Records shown: Begin
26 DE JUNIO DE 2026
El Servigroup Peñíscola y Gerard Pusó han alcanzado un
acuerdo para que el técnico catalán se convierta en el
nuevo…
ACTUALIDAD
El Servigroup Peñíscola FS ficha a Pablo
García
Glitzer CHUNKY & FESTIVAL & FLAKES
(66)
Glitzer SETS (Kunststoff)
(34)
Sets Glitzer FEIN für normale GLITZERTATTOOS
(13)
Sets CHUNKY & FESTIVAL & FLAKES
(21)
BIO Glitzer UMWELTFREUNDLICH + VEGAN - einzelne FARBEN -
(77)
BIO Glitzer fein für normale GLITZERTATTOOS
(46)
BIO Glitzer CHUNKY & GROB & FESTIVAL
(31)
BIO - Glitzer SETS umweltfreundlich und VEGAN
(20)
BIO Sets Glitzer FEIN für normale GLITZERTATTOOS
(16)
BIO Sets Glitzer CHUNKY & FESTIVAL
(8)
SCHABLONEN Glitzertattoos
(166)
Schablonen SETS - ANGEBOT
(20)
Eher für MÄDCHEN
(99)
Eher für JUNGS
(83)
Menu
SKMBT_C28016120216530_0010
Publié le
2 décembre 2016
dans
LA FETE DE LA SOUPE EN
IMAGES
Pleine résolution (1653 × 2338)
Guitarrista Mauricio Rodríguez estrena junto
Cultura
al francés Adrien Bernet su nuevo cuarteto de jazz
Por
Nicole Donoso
Records shown: End
Records shown: Begin
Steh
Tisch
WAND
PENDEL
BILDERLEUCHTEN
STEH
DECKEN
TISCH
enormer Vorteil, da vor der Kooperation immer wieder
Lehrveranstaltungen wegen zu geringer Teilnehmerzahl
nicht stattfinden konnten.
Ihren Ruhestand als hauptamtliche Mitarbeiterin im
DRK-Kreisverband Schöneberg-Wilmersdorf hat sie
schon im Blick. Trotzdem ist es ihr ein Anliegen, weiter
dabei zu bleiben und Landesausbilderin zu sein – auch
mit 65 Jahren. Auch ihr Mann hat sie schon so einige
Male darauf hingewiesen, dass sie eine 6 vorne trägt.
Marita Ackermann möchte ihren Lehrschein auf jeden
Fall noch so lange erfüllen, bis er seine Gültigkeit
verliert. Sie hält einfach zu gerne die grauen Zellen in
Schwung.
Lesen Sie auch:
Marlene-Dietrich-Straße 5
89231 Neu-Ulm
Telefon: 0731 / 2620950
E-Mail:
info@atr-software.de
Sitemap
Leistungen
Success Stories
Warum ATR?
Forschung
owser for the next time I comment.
Records shown: End
Task details.
Copy out each line from the preceding entries that mentions the word "Peñíscola".

Reply to the task.
El Servigroup Peñíscola y Gerard Pusó han alcanzado un
El Servigroup Peñíscola FS ficha a Pablo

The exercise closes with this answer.